The line containing "Индийский трюк (112, 486)" marks where to begin; quote it and every line after it through the end of the data, exactly as written.

[Given data]

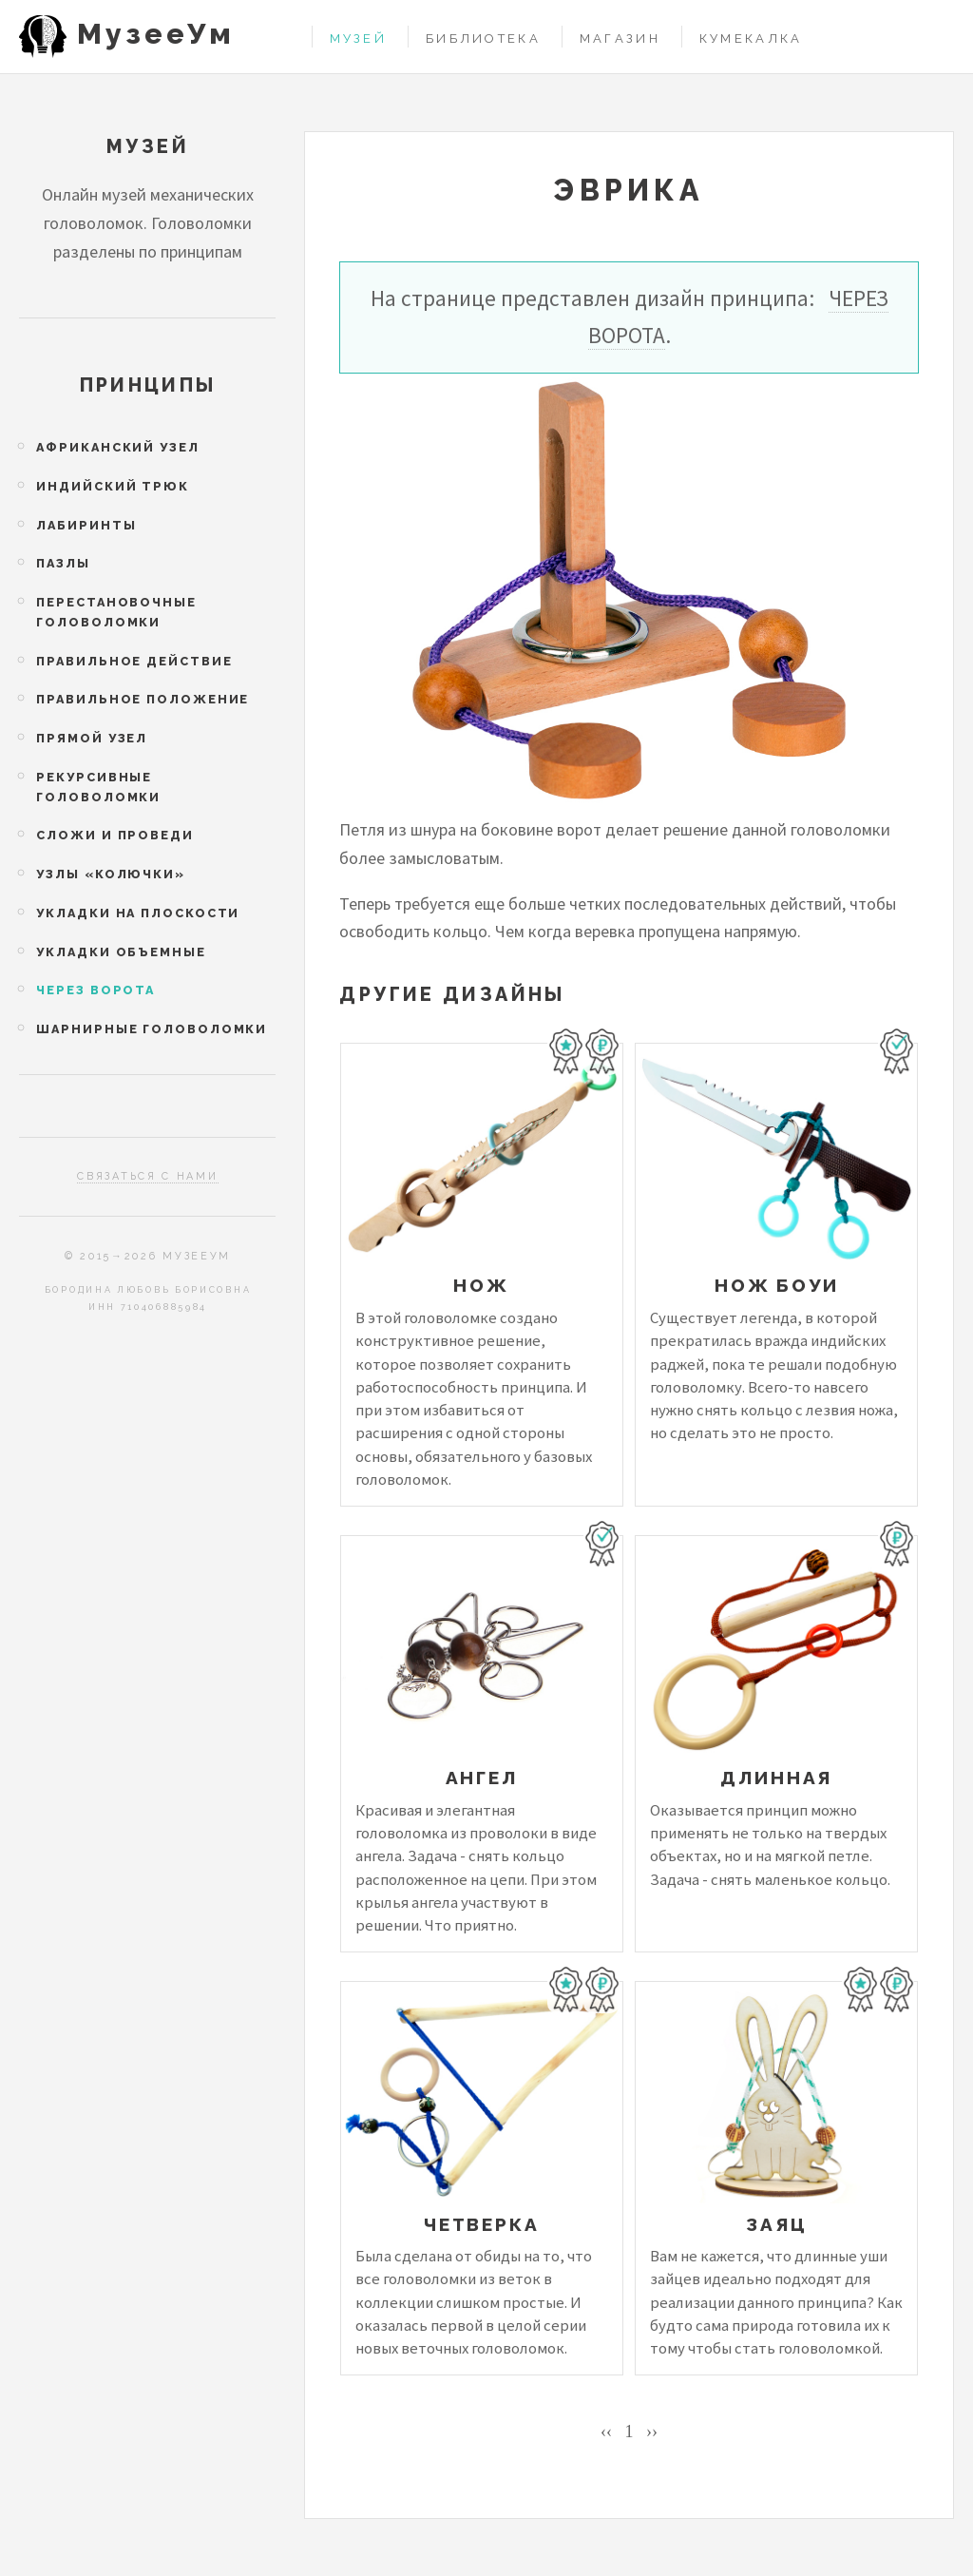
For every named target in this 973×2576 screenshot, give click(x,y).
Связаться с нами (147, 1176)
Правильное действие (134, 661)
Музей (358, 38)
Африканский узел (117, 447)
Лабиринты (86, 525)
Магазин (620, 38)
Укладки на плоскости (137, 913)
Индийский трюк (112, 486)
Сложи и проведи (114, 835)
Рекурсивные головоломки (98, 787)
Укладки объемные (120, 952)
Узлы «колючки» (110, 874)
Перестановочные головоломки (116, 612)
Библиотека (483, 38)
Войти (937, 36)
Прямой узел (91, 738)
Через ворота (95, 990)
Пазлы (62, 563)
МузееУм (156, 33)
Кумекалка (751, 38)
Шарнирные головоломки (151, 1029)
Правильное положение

[/Given data]

:: Expected output ::
Индийский трюк (112, 486)
Сложи и проведи (114, 835)
Рекурсивные головоломки (98, 787)
Укладки объемные (120, 952)
Узлы «колючки» (110, 874)
Перестановочные головоломки (116, 612)
Библиотека (483, 38)
Войти (937, 36)
Прямой узел (91, 738)
Через ворота (95, 990)
Пазлы (62, 563)
МузееУм (156, 33)
Кумекалка (751, 38)
Шарнирные головоломки (151, 1029)
Правильное положение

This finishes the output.